** ACTION ITEM **
Type the data below again exactly. Omit all pictures.

Segment Start: EXERCISE DATA

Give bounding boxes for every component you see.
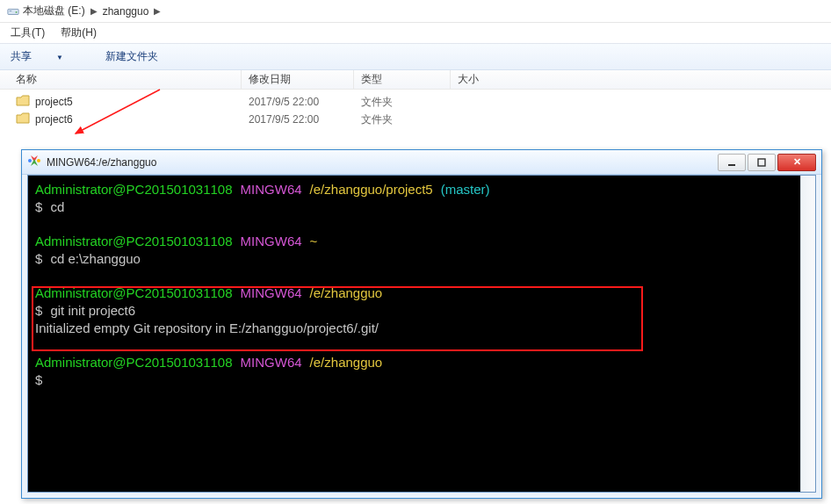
command-text: git init project6	[50, 303, 135, 318]
list-item[interactable]: project5 2017/9/5 22:00 文件夹	[0, 93, 831, 111]
minimize-button[interactable]	[718, 154, 746, 171]
prompt-host: MINGW64	[241, 182, 302, 197]
prompt-user: Administrator@PC201501031108	[35, 285, 233, 300]
prompt-path: /e/zhangguo	[310, 355, 383, 370]
prompt-branch: (master)	[441, 182, 490, 197]
terminal-body[interactable]: Administrator@PC201501031108 MINGW64 /e/…	[28, 176, 800, 492]
terminal-titlebar[interactable]: MINGW64:/e/zhangguo ✕	[22, 150, 821, 175]
toolbar-newfolder[interactable]: 新建文件夹	[105, 49, 158, 64]
prompt-user: Administrator@PC201501031108	[35, 234, 233, 248]
breadcrumb[interactable]: 本地磁盘 (E:) ▶ zhangguo ▶	[0, 0, 831, 23]
menu-help[interactable]: 帮助(H)	[61, 25, 97, 40]
column-size[interactable]: 大小	[451, 70, 500, 89]
file-date: 2017/9/5 22:00	[242, 113, 354, 126]
command-text: cd	[50, 199, 64, 214]
menu-tools[interactable]: 工具(T)	[11, 25, 45, 40]
file-list: project5 2017/9/5 22:00 文件夹 project6 201…	[0, 90, 831, 128]
maximize-button[interactable]	[748, 154, 776, 171]
chevron-right-icon: ▶	[154, 6, 161, 16]
window-controls: ✕	[718, 154, 816, 171]
close-icon: ✕	[793, 156, 801, 168]
list-item[interactable]: project6 2017/9/5 22:00 文件夹	[0, 111, 831, 128]
toolbar: 共享▼ 新建文件夹	[0, 44, 831, 70]
chevron-right-icon: ▶	[90, 6, 98, 16]
caret-down-icon: ▼	[56, 54, 63, 61]
svg-rect-6	[728, 164, 735, 166]
terminal-title-text: MINGW64:/e/zhangguo	[47, 156, 718, 169]
terminal-window: MINGW64:/e/zhangguo ✕ Administrator@PC20…	[21, 149, 822, 499]
svg-rect-0	[8, 9, 18, 14]
folder-icon	[16, 95, 35, 110]
prompt-symbol: $	[35, 303, 42, 318]
scrollbar[interactable]	[800, 176, 815, 492]
svg-point-2	[16, 11, 18, 13]
prompt-host: MINGW64	[241, 285, 302, 300]
prompt-symbol: $	[35, 199, 42, 214]
file-name: project5	[35, 96, 73, 108]
column-headers: 名称 修改日期 类型 大小	[0, 70, 831, 90]
toolbar-share[interactable]: 共享▼	[11, 49, 84, 64]
maximize-icon	[757, 158, 766, 167]
svg-rect-7	[758, 159, 765, 166]
prompt-path: ~	[310, 234, 318, 248]
command-output: Initialized empty Git repository in E:/z…	[35, 320, 379, 335]
file-date: 2017/9/5 22:00	[242, 96, 354, 108]
drive-icon	[7, 4, 23, 18]
prompt-path: /e/zhangguo	[310, 285, 383, 300]
column-type[interactable]: 类型	[354, 70, 451, 89]
file-type: 文件夹	[354, 112, 451, 127]
prompt-symbol: $	[35, 251, 42, 266]
folder-icon	[16, 112, 35, 127]
breadcrumb-folder[interactable]: zhangguo	[103, 5, 149, 18]
command-text: cd e:\zhangguo	[50, 251, 141, 266]
menubar: 工具(T) 帮助(H)	[0, 23, 831, 44]
svg-rect-1	[10, 11, 12, 11]
close-button[interactable]: ✕	[777, 154, 816, 171]
terminal-icon	[27, 154, 47, 170]
svg-point-5	[37, 159, 40, 162]
minimize-icon	[727, 158, 736, 167]
column-date[interactable]: 修改日期	[242, 70, 354, 89]
file-name: project6	[35, 113, 73, 126]
column-name[interactable]: 名称	[0, 70, 242, 89]
prompt-path: /e/zhangguo/project5	[310, 182, 433, 197]
terminal-body-frame: Administrator@PC201501031108 MINGW64 /e/…	[27, 175, 816, 493]
prompt-user: Administrator@PC201501031108	[35, 182, 233, 197]
prompt-host: MINGW64	[241, 355, 302, 370]
prompt-host: MINGW64	[241, 234, 302, 248]
breadcrumb-drive[interactable]: 本地磁盘 (E:)	[23, 4, 85, 18]
prompt-symbol: $	[35, 372, 42, 387]
svg-point-4	[28, 159, 32, 162]
prompt-user: Administrator@PC201501031108	[35, 355, 233, 370]
file-type: 文件夹	[354, 95, 451, 110]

Segment End: EXERCISE DATA

** EXERCISE RESPONSE **
Give bounding boxes for every component you see.
command-text: git init project6	[50, 303, 135, 318]
list-item[interactable]: project5 2017/9/5 22:00 文件夹	[0, 93, 831, 111]
minimize-button[interactable]	[718, 154, 746, 171]
prompt-host: MINGW64	[241, 182, 302, 197]
prompt-user: Administrator@PC201501031108	[35, 285, 233, 300]
prompt-path: /e/zhangguo	[310, 355, 383, 370]
prompt-branch: (master)	[441, 182, 490, 197]
terminal-body[interactable]: Administrator@PC201501031108 MINGW64 /e/…	[28, 176, 800, 492]
terminal-titlebar[interactable]: MINGW64:/e/zhangguo ✕	[22, 150, 821, 175]
toolbar-newfolder[interactable]: 新建文件夹	[105, 49, 158, 64]
prompt-user: Administrator@PC201501031108	[35, 234, 233, 248]
breadcrumb[interactable]: 本地磁盘 (E:) ▶ zhangguo ▶	[0, 0, 831, 23]
menu-help[interactable]: 帮助(H)	[61, 25, 97, 40]
column-size[interactable]: 大小	[451, 70, 500, 89]
file-date: 2017/9/5 22:00	[242, 113, 354, 126]
command-text: cd	[50, 199, 64, 214]
menu-tools[interactable]: 工具(T)	[11, 25, 45, 40]
file-list: project5 2017/9/5 22:00 文件夹 project6 201…	[0, 90, 831, 128]
maximize-button[interactable]	[748, 154, 776, 171]
chevron-right-icon: ▶	[154, 6, 161, 16]
window-controls: ✕	[718, 154, 816, 171]
close-icon: ✕	[793, 156, 801, 168]
list-item[interactable]: project6 2017/9/5 22:00 文件夹	[0, 111, 831, 128]
toolbar: 共享▼ 新建文件夹	[0, 44, 831, 70]
chevron-right-icon: ▶	[90, 6, 98, 16]
caret-down-icon: ▼	[56, 54, 63, 61]
svg-rect-6	[728, 164, 735, 166]
terminal-title-text: MINGW64:/e/zhangguo	[47, 156, 718, 169]
terminal-window: MINGW64:/e/zhangguo ✕ Administrator@PC20…	[21, 149, 822, 499]
svg-rect-0	[8, 9, 18, 14]
folder-icon	[16, 95, 35, 110]
prompt-symbol: $	[35, 303, 42, 318]
scrollbar[interactable]	[800, 176, 815, 492]
svg-point-2	[16, 11, 18, 13]
prompt-host: MINGW64	[241, 285, 302, 300]
prompt-symbol: $	[35, 199, 42, 214]
file-name: project5	[35, 96, 73, 108]
column-headers: 名称 修改日期 类型 大小	[0, 70, 831, 90]
toolbar-share[interactable]: 共享▼	[11, 49, 84, 64]
maximize-icon	[757, 158, 766, 167]
svg-rect-7	[758, 159, 765, 166]
prompt-path: ~	[310, 234, 318, 248]
command-output: Initialized empty Git repository in E:/z…	[35, 320, 379, 335]
file-date: 2017/9/5 22:00	[242, 96, 354, 108]
drive-icon	[7, 4, 23, 18]
prompt-path: /e/zhangguo	[310, 285, 383, 300]
column-type[interactable]: 类型	[354, 70, 451, 89]
file-type: 文件夹	[354, 112, 451, 127]
prompt-symbol: $	[35, 251, 42, 266]
folder-icon	[16, 112, 35, 127]
breadcrumb-folder[interactable]: zhangguo	[103, 5, 149, 18]
command-text: cd e:\zhangguo	[50, 251, 141, 266]
menubar: 工具(T) 帮助(H)	[0, 23, 831, 44]
svg-rect-1	[10, 11, 12, 11]
close-button[interactable]: ✕	[777, 154, 816, 171]
terminal-icon	[27, 154, 47, 170]
svg-point-5	[37, 159, 40, 162]
minimize-icon	[727, 158, 736, 167]
column-date[interactable]: 修改日期	[242, 70, 354, 89]
file-name: project6	[35, 113, 73, 126]
column-name[interactable]: 名称	[0, 70, 242, 89]
prompt-path: /e/zhangguo/project5	[310, 182, 433, 197]
terminal-body-frame: Administrator@PC201501031108 MINGW64 /e/…	[27, 175, 816, 493]
prompt-user: Administrator@PC201501031108	[35, 182, 233, 197]
prompt-host: MINGW64	[241, 355, 302, 370]
prompt-host: MINGW64	[241, 234, 302, 248]
breadcrumb-drive[interactable]: 本地磁盘 (E:)	[23, 4, 85, 18]
prompt-symbol: $	[35, 372, 42, 387]
svg-point-4	[28, 159, 32, 162]
prompt-user: Administrator@PC201501031108	[35, 355, 233, 370]
file-type: 文件夹	[354, 95, 451, 110]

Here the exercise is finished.